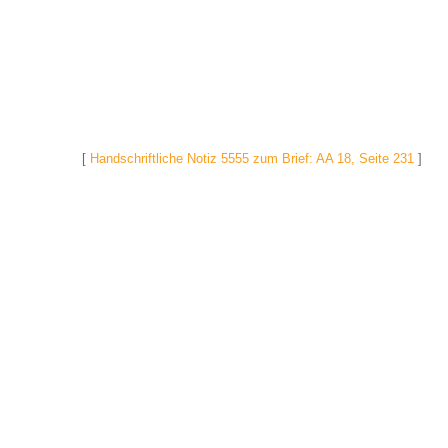
[
Handschriftliche Notiz 5555 zum Brief: AA 18, Seite 231
]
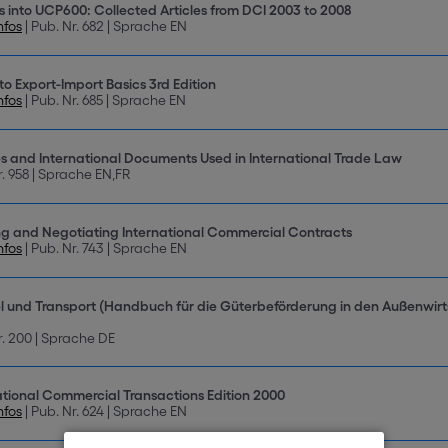
ts into UCP600: Collected Articles from DCI 2003 to 2008
nfos
| Pub. Nr. 682 | Sprache EN
to Export-Import Basics 3rd Edition
nfos
| Pub. Nr. 685 | Sprache EN
es and International Documents Used in International Trade Law
r. 958 | Sprache EN,FR
ng and Negotiating International Commercial Contracts
nfos
| Pub. Nr. 743 | Sprache EN
 und Transport (Handbuch für die Güterbeförderung in den Außenwirts
r. 200 | Sprache DE
ational Commercial Transactions Edition 2000
nfos
| Pub. Nr. 624 | Sprache EN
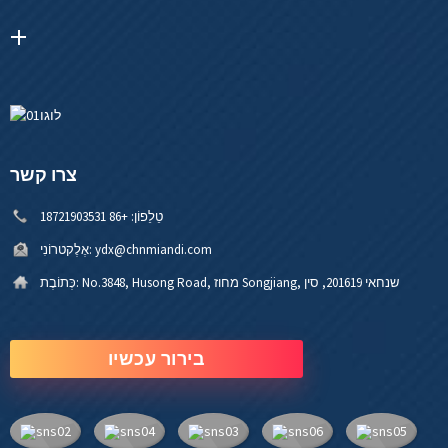
צרו קשר
טֵלֵפוֹן:
+86 18721903531
ydx@chnmiandi.com
אֶלֶקטרוֹנִי:
No.3848, Husong Road, מחוז Songjiang, שנחאי 201619, סין
כְּתוֹבֶת:
בירור עכשיו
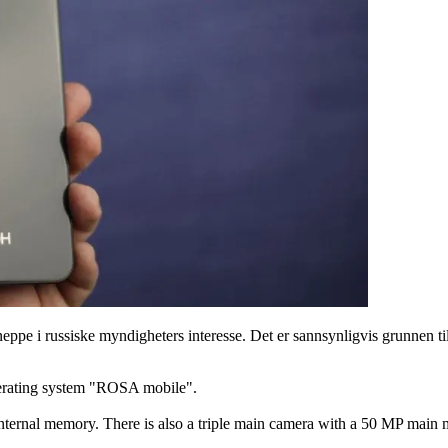
pe i russiske myndigheters interesse. Det er sannsynligvis grunnen til
perating system "ROSA mobile".
ternal memory. There is also a triple main camera with a 50 MP main m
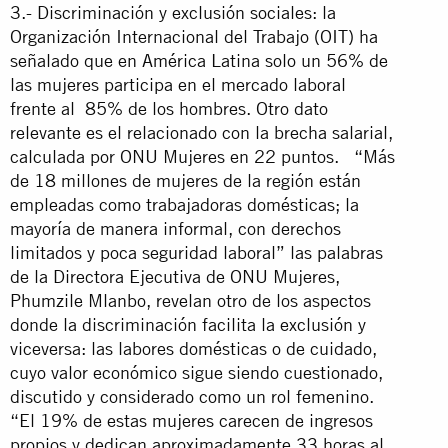
3.- Discriminación y exclusión sociales: la
Organización Internacional del Trabajo (OIT) ha
señalado que en América Latina solo un 56% de
las mujeres participa en el mercado laboral
frente al 85% de los hombres. Otro dato
relevante es el relacionado con la brecha salarial,
calculada por ONU Mujeres en 22 puntos. “Más
de 18 millones de mujeres de la región están
empleadas como trabajadoras domésticas; la
mayoría de manera informal, con derechos
limitados y poca seguridad laboral” las palabras
de la Directora Ejecutiva de ONU Mujeres,
Phumzile Mlanbo, revelan otro de los aspectos
donde la discriminación facilita la exclusión y
viceversa: las labores domésticas o de cuidado,
cuyo valor económico sigue siendo cuestionado,
discutido y considerado como un rol femenino.
“El 19% de estas mujeres carecen de ingresos
propios y dedican aproximadamente 33 horas al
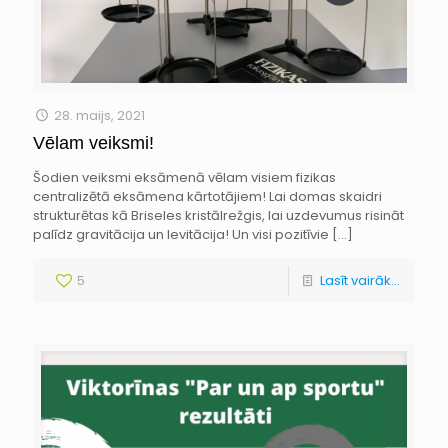
28. maijs, 2021
Vēlam veiksmi!
Šodien veiksmi eksāmenā vēlam visiem fizikas
centralizētā eksāmena kārtotājiem! Lai domas skaidri
strukturētas kā Briseles kristālrežgis, lai uzdevumus risināt
palīdz gravitācija un levitācija! Un visi pozitīvie
[…]
5
Lasīt vairāk...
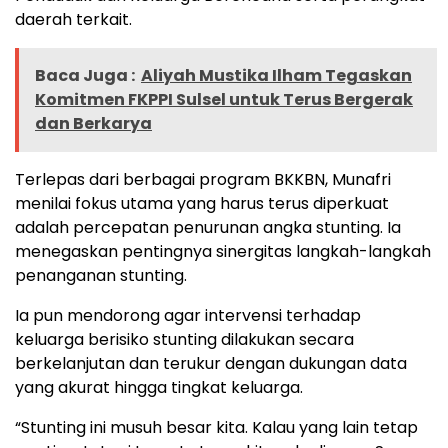
daerah terkait.
Baca Juga :
Aliyah Mustika Ilham Tegaskan
Komitmen FKPPI Sulsel untuk Terus Bergerak
dan Berkarya
Terlepas dari berbagai program BKKBN, Munafri
menilai fokus utama yang harus terus diperkuat
adalah percepatan penurunan angka stunting. Ia
menegaskan pentingnya sinergitas langkah-langkah
penanganan stunting.
Ia pun mendorong agar intervensi terhadap
keluarga berisiko stunting dilakukan secara
berkelanjutan dan terukur dengan dukungan data
yang akurat hingga tingkat keluarga.
“Stunting ini musuh besar kita. Kalau yang lain tetap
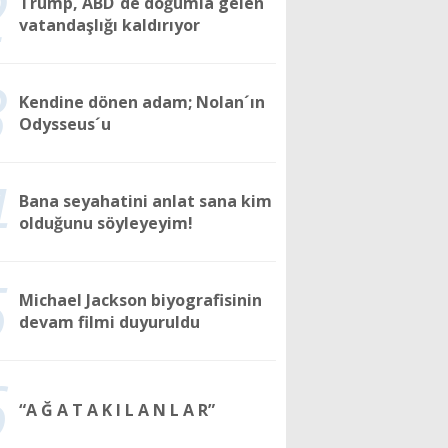
2
Trump, ABD´de doğumla gelen
vatandaşlığı kaldırıyor
3
Kendine dönen adam; Nolan´ın
Odysseus´u
4
Bana seyahatini anlat sana kim
olduğunu söyleyeyim!
5
Michael Jackson biyografisinin
devam filmi duyuruldu
6
“A Ğ A T A K I L A N L A R”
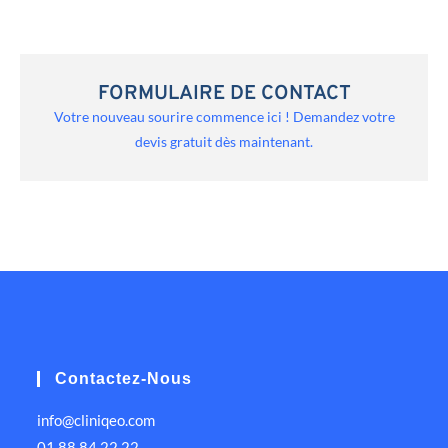
FORMULAIRE DE CONTACT
Votre nouveau sourire commence ici ! Demandez votre
devis gratuit dès maintenant.
Contactez-Nous
info@cliniqeo.com
01 88 84 22 22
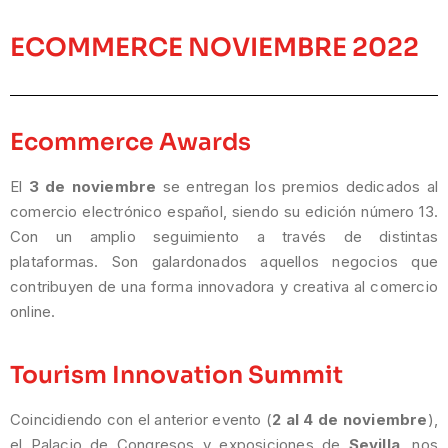
ECOMMERCE NOVIEMBRE 2022
Ecommerce Awards
El
3 de noviembre
se entregan los premios dedicados al
comercio electrónico español, siendo su edición número 13.
Con un amplio seguimiento a través de distintas
plataformas. Son galardonados aquellos negocios que
contribuyen de una forma innovadora y creativa al comercio
online.
Tourism Innovation Summit
Coincidiendo con el anterior evento (
2 al 4 de noviembre
),
el Palacio de Congresos y exposiciones de
Sevilla
, nos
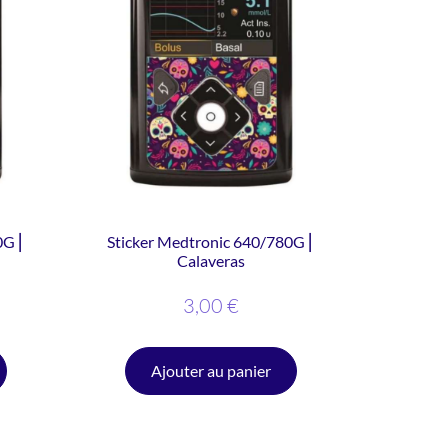
0G ⎜
Sticker Medtronic 640/780G ⎜
Calaveras
3,00
€
Ajouter au panier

== What the task asks ==
Filter the listing so that only lines holding the word "domésticas" remain, and copy those lines.

== Written response ==
empleadas como trabajadoras domésticas; la
viceversa: las labores domésticas o de cuidado,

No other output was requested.